[RECORDS FOR THE EXERCISE Boundary: Start]

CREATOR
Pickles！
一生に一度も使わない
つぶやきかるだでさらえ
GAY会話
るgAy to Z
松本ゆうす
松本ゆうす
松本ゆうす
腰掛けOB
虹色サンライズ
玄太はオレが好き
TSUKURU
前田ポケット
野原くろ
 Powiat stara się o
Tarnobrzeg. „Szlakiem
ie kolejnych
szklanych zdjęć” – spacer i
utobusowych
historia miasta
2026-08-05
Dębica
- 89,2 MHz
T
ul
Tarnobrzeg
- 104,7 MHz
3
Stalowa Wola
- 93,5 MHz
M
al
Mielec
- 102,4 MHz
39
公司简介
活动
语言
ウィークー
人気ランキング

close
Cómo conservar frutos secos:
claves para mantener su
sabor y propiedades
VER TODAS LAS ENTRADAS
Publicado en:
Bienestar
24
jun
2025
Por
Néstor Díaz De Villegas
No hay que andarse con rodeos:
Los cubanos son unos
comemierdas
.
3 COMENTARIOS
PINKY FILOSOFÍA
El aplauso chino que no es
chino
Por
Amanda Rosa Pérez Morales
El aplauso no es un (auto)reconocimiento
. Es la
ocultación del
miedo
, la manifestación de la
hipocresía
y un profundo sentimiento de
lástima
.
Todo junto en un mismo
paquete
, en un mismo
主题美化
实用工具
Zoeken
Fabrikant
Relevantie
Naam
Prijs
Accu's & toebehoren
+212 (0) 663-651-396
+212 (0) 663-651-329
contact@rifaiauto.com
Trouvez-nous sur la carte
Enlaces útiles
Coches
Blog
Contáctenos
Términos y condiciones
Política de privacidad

[RECORDS FOR THE EXERCISE Boundary: End]
[RECORDS FOR THE EXERCISE Boundary: Start]

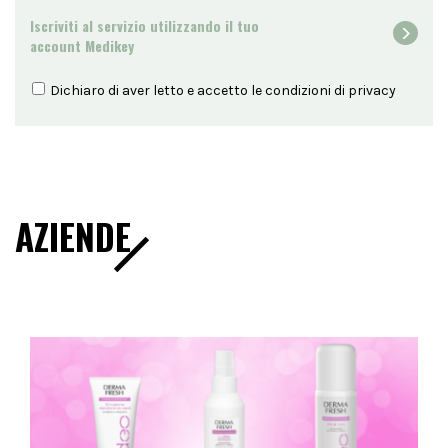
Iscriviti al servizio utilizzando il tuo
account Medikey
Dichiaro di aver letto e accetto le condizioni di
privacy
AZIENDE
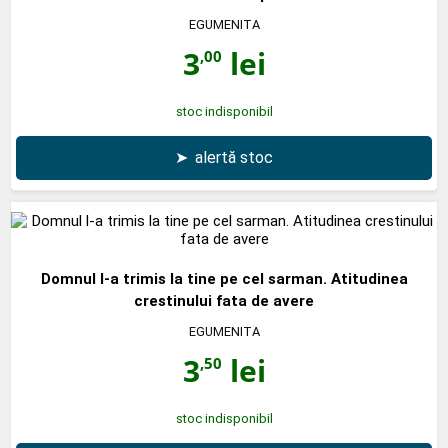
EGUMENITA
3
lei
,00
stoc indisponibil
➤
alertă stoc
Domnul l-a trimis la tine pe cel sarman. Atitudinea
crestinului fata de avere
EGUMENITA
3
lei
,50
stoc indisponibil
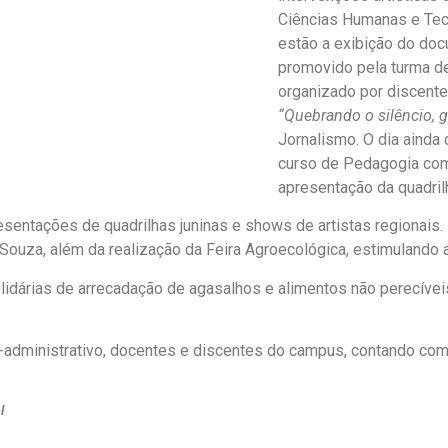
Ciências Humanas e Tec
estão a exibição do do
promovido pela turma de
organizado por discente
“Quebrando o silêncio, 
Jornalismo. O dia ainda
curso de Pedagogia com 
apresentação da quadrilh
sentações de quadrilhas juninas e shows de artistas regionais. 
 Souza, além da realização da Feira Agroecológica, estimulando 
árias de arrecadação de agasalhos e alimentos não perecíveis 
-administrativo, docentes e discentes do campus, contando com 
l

[RECORDS FOR THE EXERCISE Boundary: End]
[RECORDS FOR THE EXERCISE Boundary: Start]

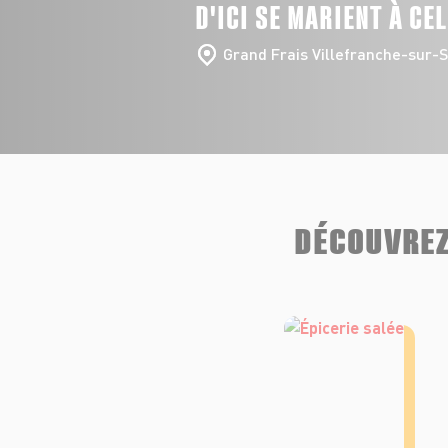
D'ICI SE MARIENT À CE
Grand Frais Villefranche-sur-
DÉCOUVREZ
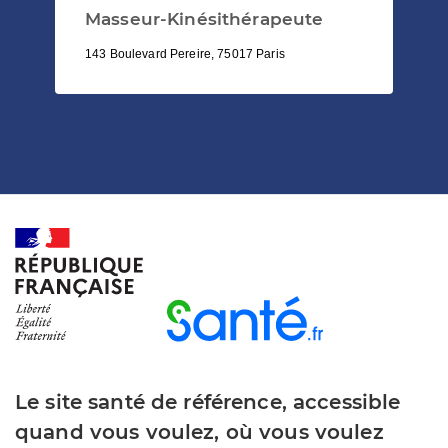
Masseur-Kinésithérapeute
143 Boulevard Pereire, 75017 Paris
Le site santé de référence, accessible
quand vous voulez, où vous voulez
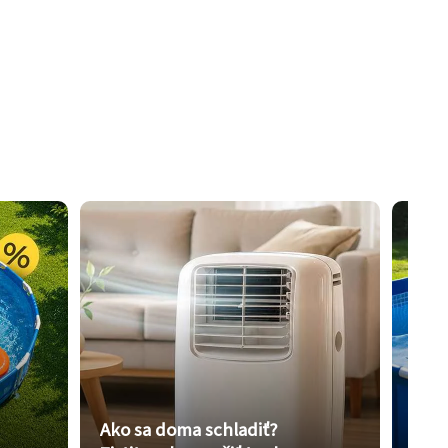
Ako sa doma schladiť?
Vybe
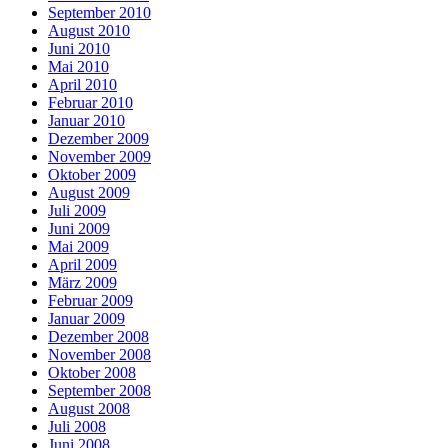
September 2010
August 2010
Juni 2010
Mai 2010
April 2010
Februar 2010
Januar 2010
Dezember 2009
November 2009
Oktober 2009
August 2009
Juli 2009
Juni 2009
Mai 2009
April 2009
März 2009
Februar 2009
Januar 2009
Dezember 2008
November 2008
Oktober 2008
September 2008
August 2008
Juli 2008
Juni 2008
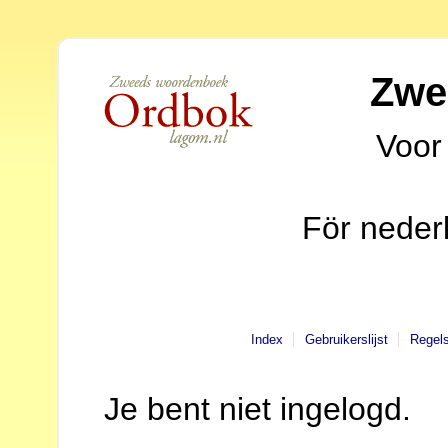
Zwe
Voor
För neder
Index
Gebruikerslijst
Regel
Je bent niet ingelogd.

[RECORDS FOR THE EXERCISE Boundary: End]

**YOUR ASSIGNMENT**
What lines above contain the word "August"? Please copy each one.

**WRITTEN SOLUTION**
August 2010
August 2009
August 2008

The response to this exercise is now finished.